The reply should contain every entry below exactly as written, with no images.

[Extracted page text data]
|---|

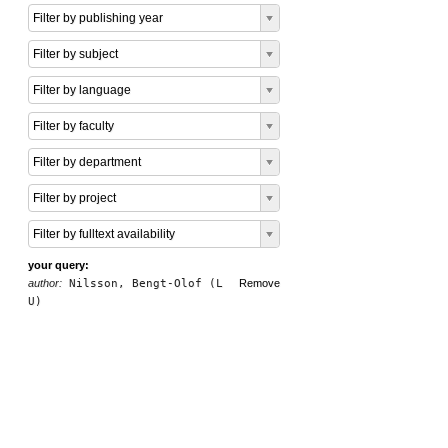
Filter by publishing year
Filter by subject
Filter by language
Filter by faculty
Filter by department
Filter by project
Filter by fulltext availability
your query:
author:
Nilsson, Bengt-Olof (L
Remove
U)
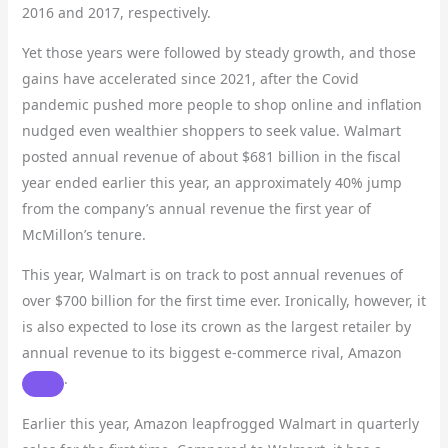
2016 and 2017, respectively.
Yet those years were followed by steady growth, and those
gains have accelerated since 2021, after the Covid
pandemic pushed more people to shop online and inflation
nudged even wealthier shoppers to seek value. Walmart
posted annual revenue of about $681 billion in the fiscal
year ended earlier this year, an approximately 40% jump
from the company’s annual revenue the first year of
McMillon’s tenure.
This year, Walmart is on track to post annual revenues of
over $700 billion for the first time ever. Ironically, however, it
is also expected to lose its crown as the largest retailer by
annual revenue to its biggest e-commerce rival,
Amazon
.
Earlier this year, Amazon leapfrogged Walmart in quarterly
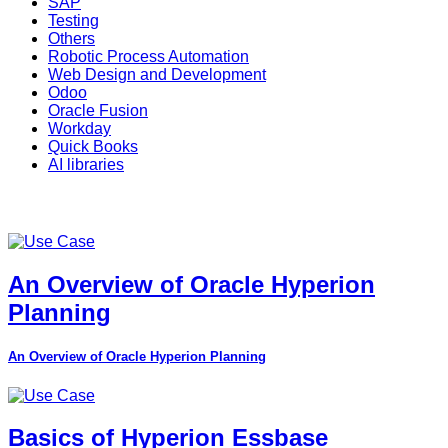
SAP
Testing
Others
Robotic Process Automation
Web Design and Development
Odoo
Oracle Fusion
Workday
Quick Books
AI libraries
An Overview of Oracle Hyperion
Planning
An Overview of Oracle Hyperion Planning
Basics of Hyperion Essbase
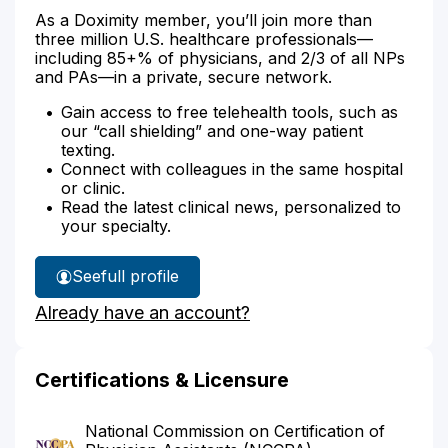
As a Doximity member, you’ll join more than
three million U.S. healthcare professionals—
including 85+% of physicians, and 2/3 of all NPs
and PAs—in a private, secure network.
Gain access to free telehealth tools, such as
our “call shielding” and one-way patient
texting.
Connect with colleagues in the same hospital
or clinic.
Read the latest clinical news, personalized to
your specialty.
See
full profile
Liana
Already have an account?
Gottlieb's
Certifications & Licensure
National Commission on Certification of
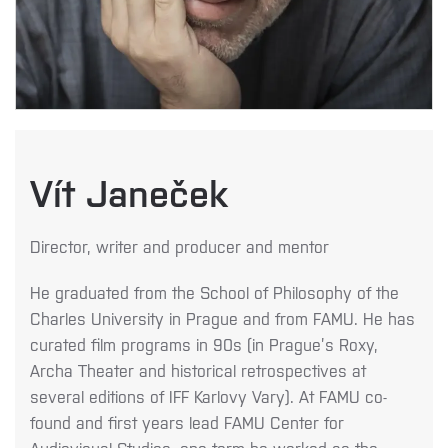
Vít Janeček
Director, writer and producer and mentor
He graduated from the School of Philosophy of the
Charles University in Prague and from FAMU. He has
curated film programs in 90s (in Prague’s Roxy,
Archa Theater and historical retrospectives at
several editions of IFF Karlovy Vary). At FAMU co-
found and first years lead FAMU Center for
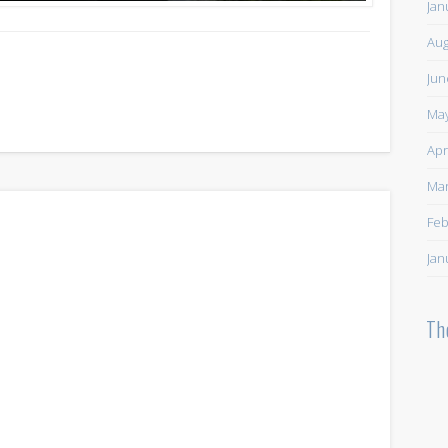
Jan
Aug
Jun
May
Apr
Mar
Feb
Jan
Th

|---|

● **ANSWER TO THIS TASK**:
Filter by publishing year
Filter by subject
Filter by language
Filter by faculty
Filter by department
Filter by project
Filter by fulltext availability
your query:
author:
Nilsson, Bengt-Olof (L
Remove
U)
2016 and 2017, respectively.
Yet those years were followed by steady growth, and those
gains have accelerated since 2021, after the Covid
pandemic pushed more people to shop online and inflation
nudged even wealthier shoppers to seek value. Walmart
posted annual revenue of about $681 billion in the fiscal
year ended earlier this year, an approximately 40% jump
from the company’s annual revenue the first year of
McMillon’s tenure.
This year, Walmart is on track to post annual revenues of
over $700 billion for the first time ever. Ironically, however, it
is also expected to lose its crown as the largest retailer by
annual revenue to its biggest e-commerce rival,
Amazon
.
Earlier this year, Amazon leapfrogged Walmart in quarterly
SAP
Testing
Others
Robotic Process Automation
Web Design and Development
Odoo
Oracle Fusion
Workday
Quick Books
AI libraries
An Overview of Oracle Hyperion
Planning
An Overview of Oracle Hyperion Planning
Basics of Hyperion Essbase
As a Doximity member, you’ll join more than
three million U.S. healthcare professionals—
including 85+% of physicians, and 2/3 of all NPs
and PAs—in a private, secure network.
Gain access to free telehealth tools, such as
our “call shielding” and one-way patient
texting.
Connect with colleagues in the same hospital
or clinic.
Read the latest clinical news, personalized to
your specialty.
See
full profile
Liana
Already have an account?
Gottlieb's
Certifications & Licensure
National Commission on Certification of
Vít Janeček
Director, writer and producer and mentor
He graduated from the School of Philosophy of the
Charles University in Prague and from FAMU. He has
curated film programs in 90s (in Prague’s Roxy,
Archa Theater and historical retrospectives at
several editions of IFF Karlovy Vary). At FAMU co-
found and first years lead FAMU Center for
Jan
Aug
Jun
May
Apr
Mar
Feb
Jan
Th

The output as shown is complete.